本レポートは、2022年9月28,29日に開催された、「ウェルビーイングリーダーズサミット by ミキワメ」の基調講演の文字起こしです。ウェルビーイングを牽引する様々なリーダーにご登壇いただき、組織に関する様々なテーマとウェルビーイングの結びつきについてお話しいただきました。
飯田:皆さんこんにちは。この時間は楽天で(CWO)チーフ・ウェルビーイング・オフィサーを務めている小林正忠さんにお越しいただき、「今、経営/人事が考えるWell-being的視点」というタイトルでご講演いただきます。
では早速ですが、正忠さんよろしくお願いします。
小林さん自己紹介
小林:よろしくお願いします。本当に貴重な機会をいただきありがとうございます。ウェルビーイング・リーダーズサミットということで、今日私のほうからは「今、経営/人事が考えるWell-being的視点」というテーマで話していきます。
早速ですが、私からまず一点目。
皆さんいかがですか?今朝空を見上げましたか?意外に大事なことだと思っています。「ウェルビーイングをいかに社内の仲間たちに広げていくか」とか「周りにいるみんなを笑顔に変えていこう」といったように、ウェルビーイングをリードしていくお立場だと思うのですが、そんな皆さんが誰よりもウェルビーイングであるべきだと私は思っています。その原点と言いますか、朝起きたあとの最初のアクションとして空を見上げるのが、いいのではないかと思っています。
よくTwitter に、今日の空とか今日の雲を投稿しています。この画像は、会社の会議室から撮った写真です。鳥が飛んでいるようにも見えますよね。勝手に前向きなネタを探して、雲ばかりの空でも「あんなところに一部青空がある!」と見つけられてラッキーみたいな。そういう空を見上げられたら、幸せになれると考えています。これをTipsとして、まず冒頭お伝えしたいと思っていました。

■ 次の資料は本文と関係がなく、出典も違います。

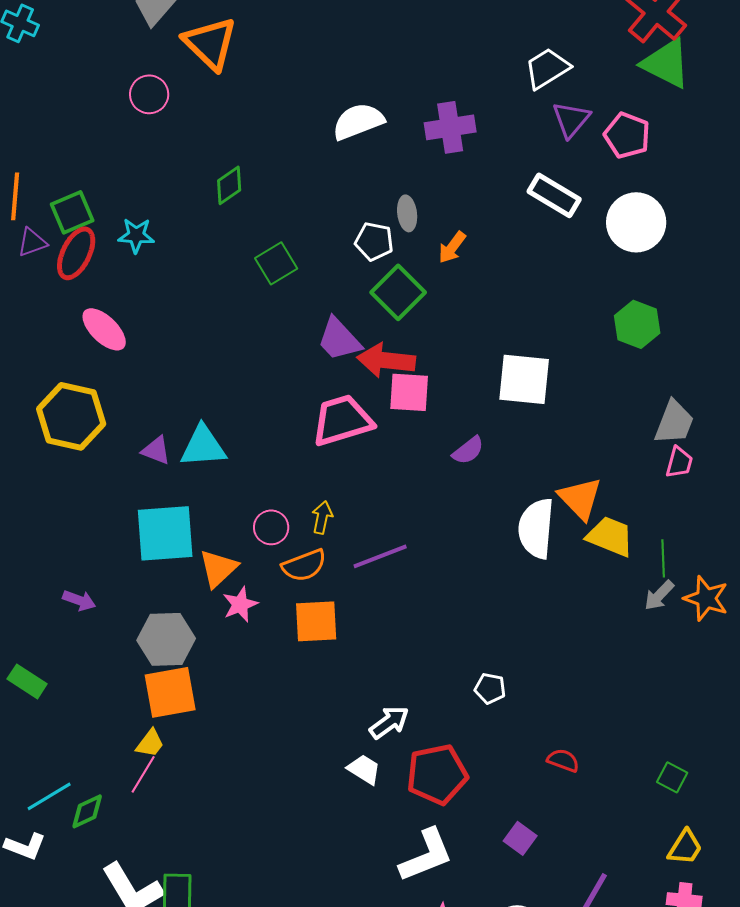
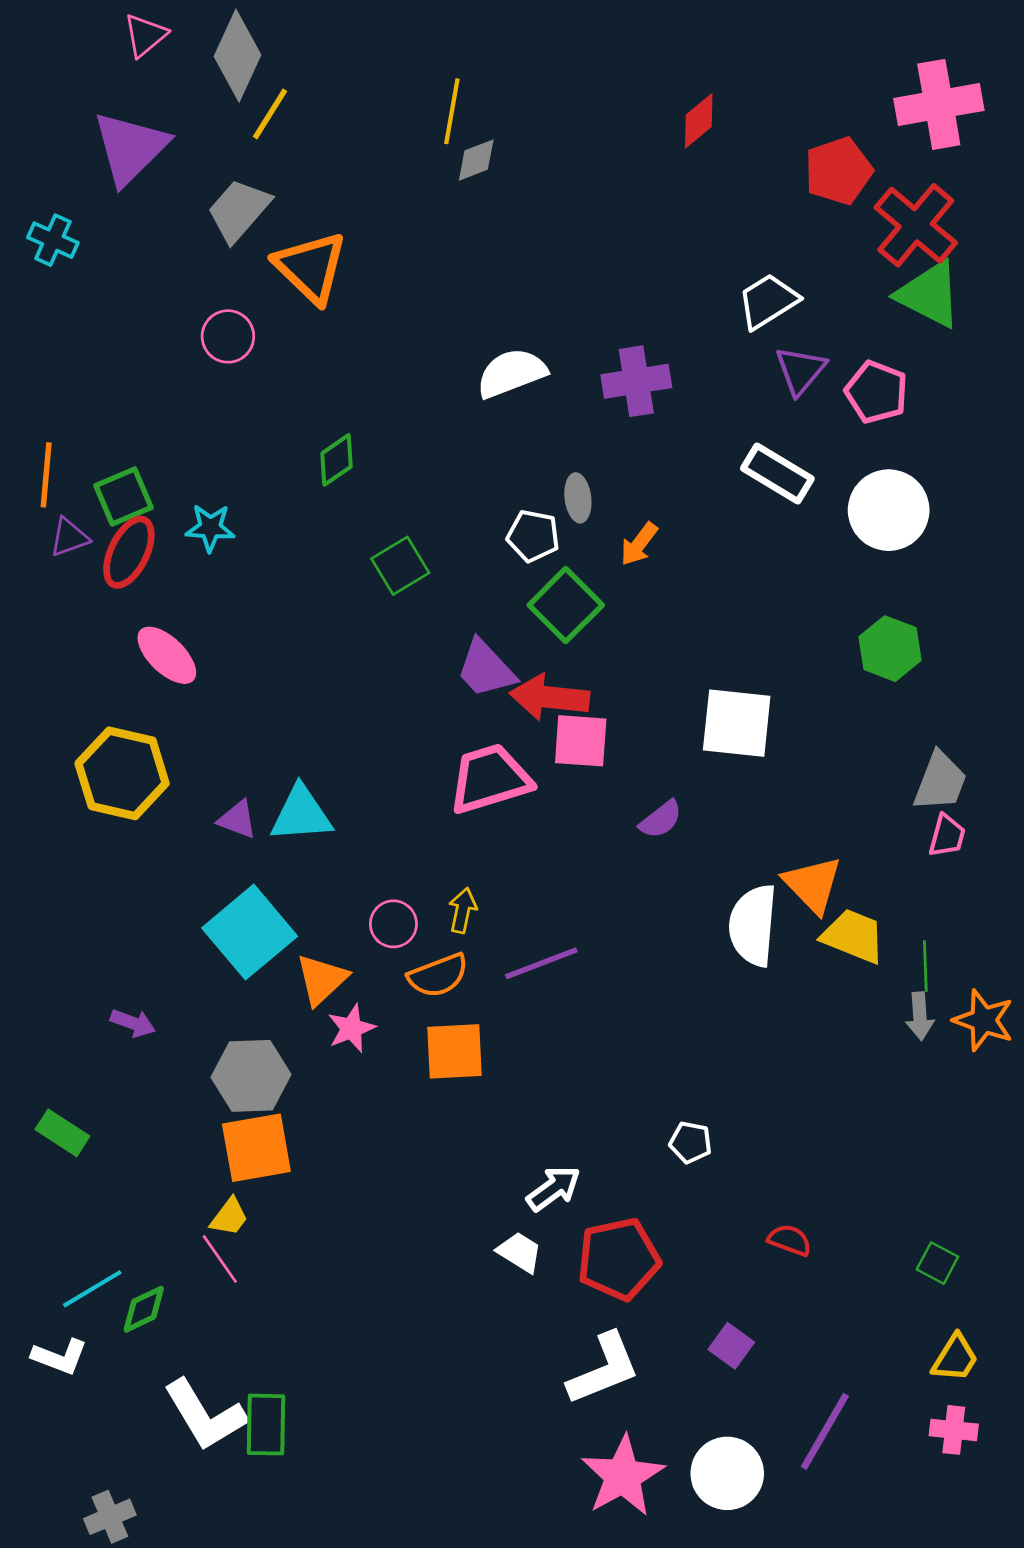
cyan square: (165, 533) -> (250, 932), turned -36
gray arrow: (659, 595) -> (920, 1016), turned -48
pink line: (143, 774) -> (220, 1259), turned -66

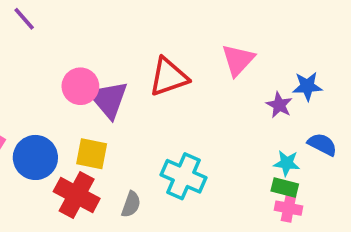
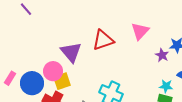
pink circle: (80, 86) -> (53, 71), moved
yellow square: (92, 154) -> (62, 81), turned -30

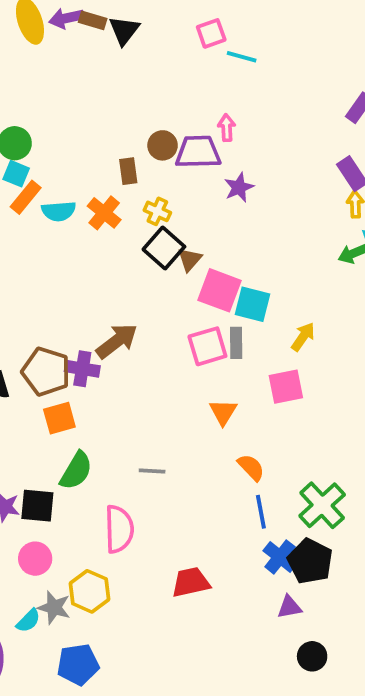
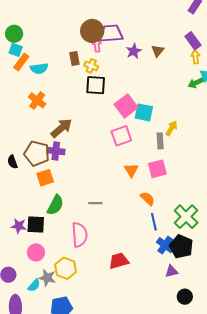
pink arrow: (227, 128) -> (97, 45), moved
brown circle: (163, 145) -> (92, 31), size x1.5
brown rectangle: (128, 171) -> (74, 58), moved
orange cross: (104, 213) -> (37, 100), moved
black square: (164, 248) -> (96, 85), turned -35
brown triangle: (190, 259) -> (158, 51), moved
pink square: (219, 290) -> (126, 106), turned 35
brown arrow: (117, 341) -> (61, 128), moved
gray rectangle: (236, 343) -> (160, 141), moved
pink square: (286, 387) -> (157, 169), moved

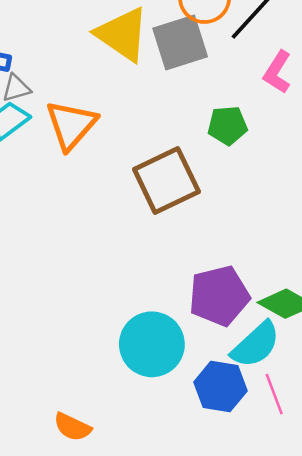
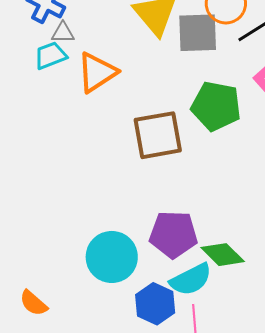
green pentagon: (228, 125) -> (216, 106), size x1.6

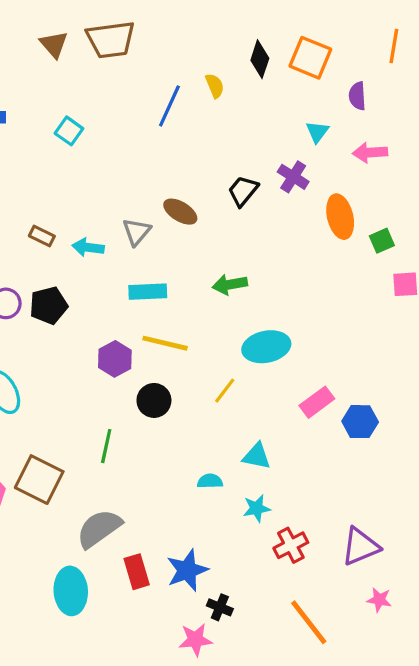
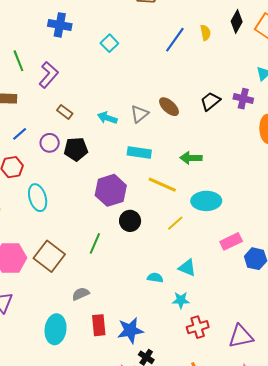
purple cross: (293, 177) -> (243, 99), turned -30
brown rectangle: (42, 236) -> (65, 112), moved
yellow line: (165, 343) -> (162, 185), moved
purple hexagon: (115, 359) -> (111, 190), size x1.4
gray semicircle: (99, 528) -> (81, 294), size x0.6

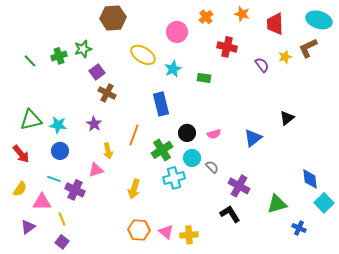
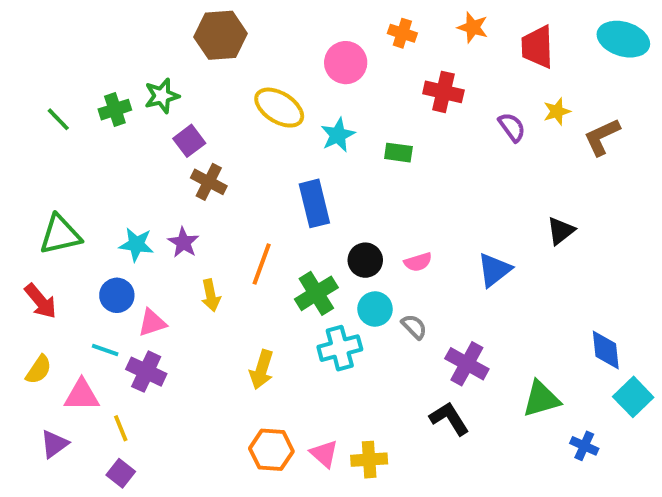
orange cross: (206, 17) -> (402, 33), turned -32
brown L-shape: (308, 48) -> (602, 137), moved
cyan star: (58, 125) -> (136, 244), moved
pink triangle: (96, 170) -> (152, 323), moved

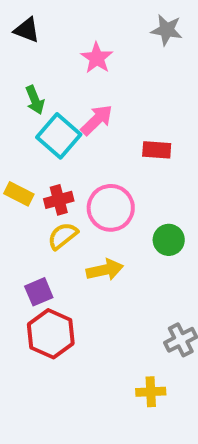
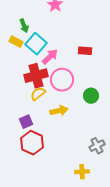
pink arrow: (97, 120) -> (50, 57), moved
yellow rectangle: (19, 194) -> (16, 42), moved
red cross: (59, 200) -> (36, 76), size x1.6

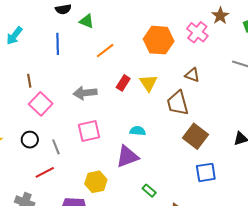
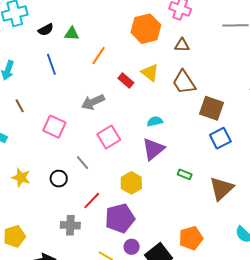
brown triangle: (192, 75) -> (182, 45), moved
brown line: (29, 81) -> (20, 106), moved
red rectangle: (123, 83) -> (126, 81), turned -63
black circle: (30, 140) -> (59, 179), moved
red line: (45, 172) -> (92, 201), moved
blue square: (206, 172) -> (220, 138), moved

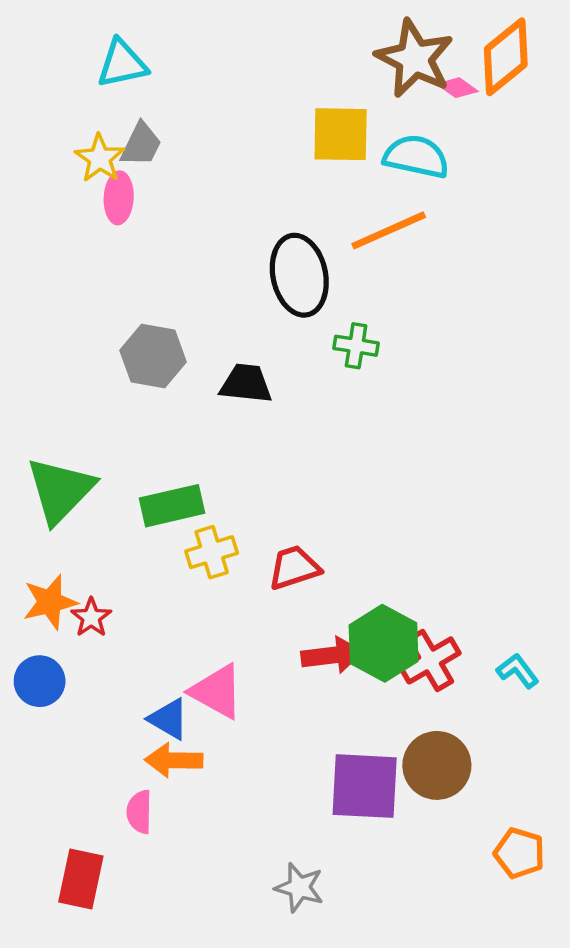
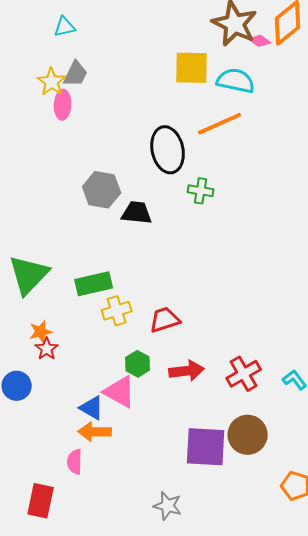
cyan triangle: (122, 64) -> (65, 27), size x0.7
gray hexagon: (153, 356) -> (102, 190), moved
orange star: (50, 602) -> (41, 332), moved, size x0.7
green hexagon: (384, 643) -> (138, 364), moved, size x0.6

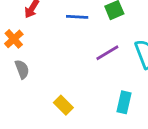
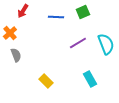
cyan rectangle: (124, 102) -> (90, 79), turned -42

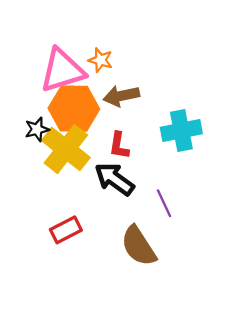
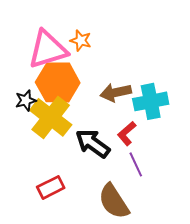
brown arrow: (121, 96) -> (116, 92), moved
red L-shape: (119, 146) -> (127, 133), moved, turned 40

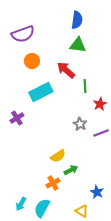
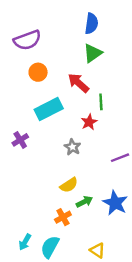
green triangle: (78, 45) -> (93, 53), turned -42
red star: (100, 104) -> (89, 122), moved
gray star: (80, 124) -> (72, 147), moved
blue star: (97, 192) -> (115, 203), moved, size x1.5

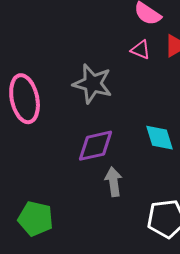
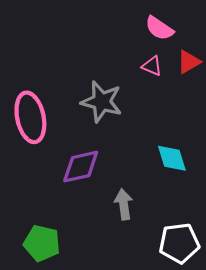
purple diamond: (96, 146) -> (81, 167), moved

自己紹介します。25歳の時に三木谷と一緒に楽天を立ち上げました。ずっとショッピングモールのところをリードしていたのですが、その後アメリカに渡りシンガポールに渡り、色々と経験したなかで、5年ぐらい前に「コーポレートカルチャーを再強化していこう」ということで、CPO(Chief People Officer)になりました。今日は立場的にウェルビーイングというキーワードでチャンスを頂いていると思います。全然アカデミックなバックグラウンドもHCRのバッググラウンドもありませんが、私が感じる・考えているウェルビーイングについてお話できたらと思っています。
事業戦略実現のためのカルチャー戦略
チーフ・ウェルビーイング・オフィサー、全然聞き慣れないポジションだと思います。何をやっているかというと、「楽天エコシステム」といって様々なサービスを使っていただく、そして楽天ポイントを色々なところで使っていただく経済圏を作っているんです。
ブランドを統一して組織を再編したり、買収などで従業員が増えていくと、色々な要素が入ってきます。そこで、求心力の向上や多様性の促進を図ろうと考えたり、一体感の醸成はどうやっていこうか?と考えたりしたときに、ちゃんとカルチャーを立て直す必要があると思い至りました。こうした取り組みが欠けるとイノベーションが起こせないと信じているので、コーポレートカルチャー部門という部署を作りました。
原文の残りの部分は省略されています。